If any of these counter is non-zero then TH1 variable $footnotes_issues_counters is set to the space separated list of corresponding integers. This simplifies reporting about issues with footnotes from within a header of a page (if such warning is provisioned in a custom skin).

Also --lint-footnotes option is added to the test-markdown-render command3. If this flag is given and footnotes in the input have issues, then the above-mentioned counters are printed to stderr and non-zero exit code is set.

Known issues and limitations

  1. There is an issue for webpages where <base href="..."> is inconsistent with the actual REQUEST_URI of a page. As of this writing preview tabs of the /wikiedit and /fileedit pages are affected. There was an attempt to fix base href but as of this writing it's not merged onto mainline. An attempt to fix it by including RQUEST_URI into the generated hyperlinks does not seem to help for these AJAXified pages.
    There is a hope to solve this issue before version 2.19 of Fossil.
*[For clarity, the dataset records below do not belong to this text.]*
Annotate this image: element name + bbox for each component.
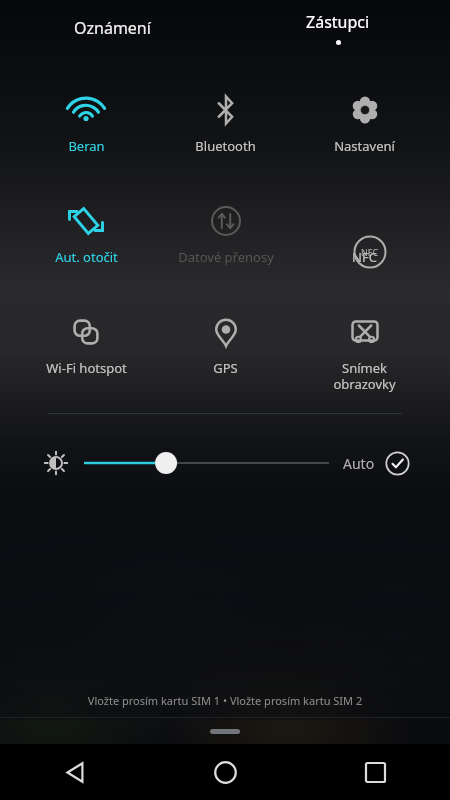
staticText: Nastavení xyxy=(334,137,395,155)
button[interactable]: Home xyxy=(150,744,300,800)
staticText: Wi-Fi hotspot xyxy=(46,359,127,377)
button[interactable]: Mobile data xyxy=(156,198,295,266)
staticText: NFC xyxy=(361,246,379,258)
staticText: Oznámení xyxy=(74,17,151,39)
staticText: Beran xyxy=(68,137,105,155)
button[interactable]: Bluetooth xyxy=(156,87,295,155)
staticText: NFC xyxy=(352,248,377,266)
button[interactable]: Auto xyxy=(343,451,410,476)
other: Brightness xyxy=(42,449,70,477)
staticText: Auto xyxy=(343,454,375,473)
button[interactable]: NFC xyxy=(295,198,434,266)
staticText: Datové přenosy xyxy=(178,248,274,266)
button[interactable]: Settings xyxy=(295,87,434,155)
staticText: Bluetooth xyxy=(195,137,256,155)
button[interactable]: Brightness slider xyxy=(84,448,329,478)
button[interactable]: Auto rotate xyxy=(16,198,156,266)
button[interactable]: Collapse panel xyxy=(0,718,450,744)
button[interactable]: Back xyxy=(0,744,150,800)
staticText: GPS xyxy=(213,359,238,377)
button[interactable]: Wi-Fi xyxy=(16,87,156,155)
staticText: Zástupci xyxy=(306,11,370,33)
staticText: Vložte prosím kartu SIM 1 • Vložte prosí… xyxy=(0,693,450,708)
staticText: Aut. otočit xyxy=(55,248,118,266)
button[interactable]: Zástupci xyxy=(225,0,450,56)
button[interactable]: Screenshot xyxy=(295,309,434,392)
button[interactable]: Hotspot xyxy=(16,309,156,377)
staticText: Snímek obrazovky xyxy=(333,359,396,392)
button[interactable]: GPS xyxy=(156,309,295,377)
button[interactable]: Oznámení xyxy=(0,0,225,56)
button[interactable]: Recent apps xyxy=(300,744,450,800)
  2. A footnote's text is parsed and rendered in "inline mode". This is what is needed for the usual case, but it means that block-level markup might not work inside of a footnote. If the "block-level" markup is desired then it can be done via HTML tags in the text of a footnote.

  3. Source text of an inline footnote may not contain blank lines. This limitation comes from the current architecture of the parser where paragraphs are identified before the links (and footnotes alike).
    That does not seem like a big problem in the light of the second point and the provisioned purpose of footnotes (described in the beginning).

Notes about implementation

A static integer counter is incremented upon each rendering of a Markdown document within a single process execution. This enables to generate unique IDs for footnotes and back-references within a single webpage. The counter is incremented for each invocation of markdown_to_html() in the hope for better durability of hyperlinks that point to a footnote (or a footnote's marker) within a particular post of the forum.

Counters for issues are global variables (g.ftntsIssues). The other options were considered as over-complication.

Security considerations

This implementation adds three places (above the ordinary Markdown processing) where the user input is used to construct HTML.

  1. REQUEST_URI is escaped via newly added escape_quotes() function before getting into the values of href attributes.

  2. Labels and source code of unreferenced footnotes are processed in the same way as other code blocks in Markdown source (via html_escape() function).

  3. User provided classes are constrained to ASCII alphanumeric characters and hyphens.

Thus it is believed that this feature does not introduce vulnerability for HTML injection.

Performance considerations

Footnotes processing always terminates. The amount of CPU required for the processing of typical footnotes should be on par with the rest of the Markdown processor. The worst theoretical case constitutes of a long chain of recursively nested inline footnotes. For this case the theoretical complexity is O(n2). Thus to keep CPU consumption in bounds the maximal depth of nesting that is considered is limited to 5.

See also:



  1. ^ If this version of Fossil supports4 footnotes then the actual syntax should be documented at /md_rules.
  2. ^ Some examples (albeit unusual) may be seen at /doc/markdown-footnotes/test/
  3. ^ A link to the corresponding check-in should also test extraction of backlinks from within footnotes.
  4. ^ These four footnotes should test the functionality of footnotes on Wiki pages.